> **EXERCISE REQUIREMENTS**: Skip the images and restate every line of the records exactly.

> **PROVIDED INFORMATION**:

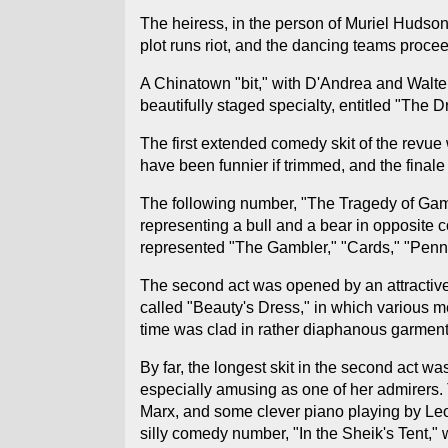
The heiress, in the person of Muriel Hudson
plot runs riot, and the dancing teams procee
A Chinatown "bit," with D'Andrea and Walter
beautifully staged specialty, entitled "The 
The first extended comedy skit of the revue
have been funnier if trimmed, and the finale
The following number, "The Tragedy of Gamblin
representing a bull and a bear in opposite
represented "The Gambler," "Cards," "Penny,"
The second act was opened by an attractive 
called "Beauty's Dress," in which various 
time was clad in rather diaphanous garment
By far, the longest skit in the second act
especially amusing as one of her admirers. T
Marx, and some clever piano playing by Leon
silly comedy number, "In the Sheik's Tent,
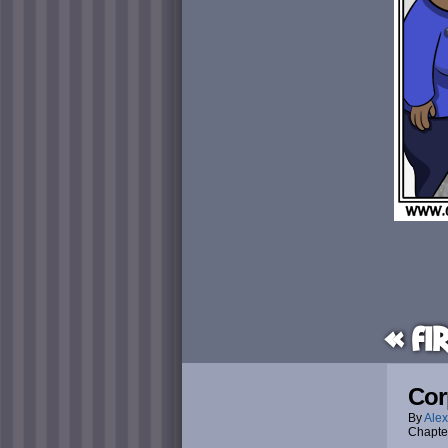
« Fi
Cor
By
Alex
Chapte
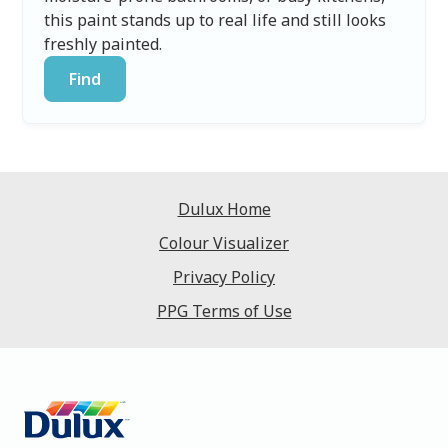
this paint stands up to real life and still looks
freshly painted.
Find
Dulux Home
Colour Visualizer
Privacy Policy
PPG Terms of Use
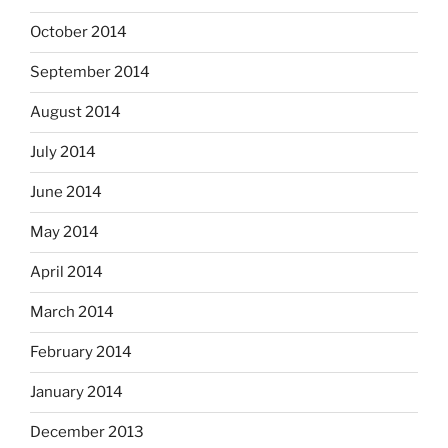
October 2014
September 2014
August 2014
July 2014
June 2014
May 2014
April 2014
March 2014
February 2014
January 2014
December 2013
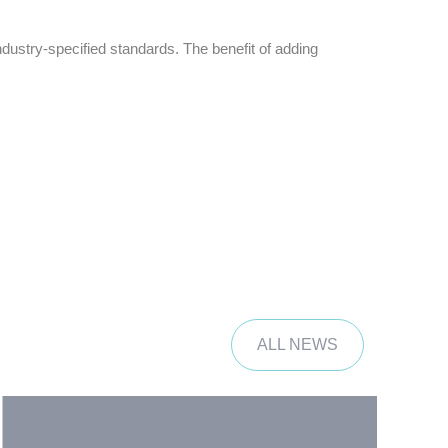
ustry-specified standards. The benefit of adding
ALL NEWS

> **EXERCISE SOLUTION**:
The heiress, in the person of Muriel Hudson
plot runs riot, and the dancing teams procee
A Chinatown "bit," with D'Andrea and Walter
beautifully staged specialty, entitled "The 
The first extended comedy skit of the revue
have been funnier if trimmed, and the finale
The following number, "The Tragedy of Gamblin
representing a bull and a bear in opposite
represented "The Gambler," "Cards," "Penny,"
The second act was opened by an attractive 
called "Beauty's Dress," in which various 
time was clad in rather diaphanous garment
By far, the longest skit in the second act
especially amusing as one of her admirers. T
Marx, and some clever piano playing by Leon
silly comedy number, "In the Sheik's Tent,
« Fi
Cor
By
Alex
Chapte
this paint stands up to real life and still looks
freshly painted.
Find
Dulux Home
Colour Visualizer
Privacy Policy
PPG Terms of Use
October 2014
September 2014
August 2014
July 2014
June 2014
May 2014
April 2014
March 2014
February 2014
January 2014
December 2013
ustry-specified standards. The benefit of adding
ALL NEWS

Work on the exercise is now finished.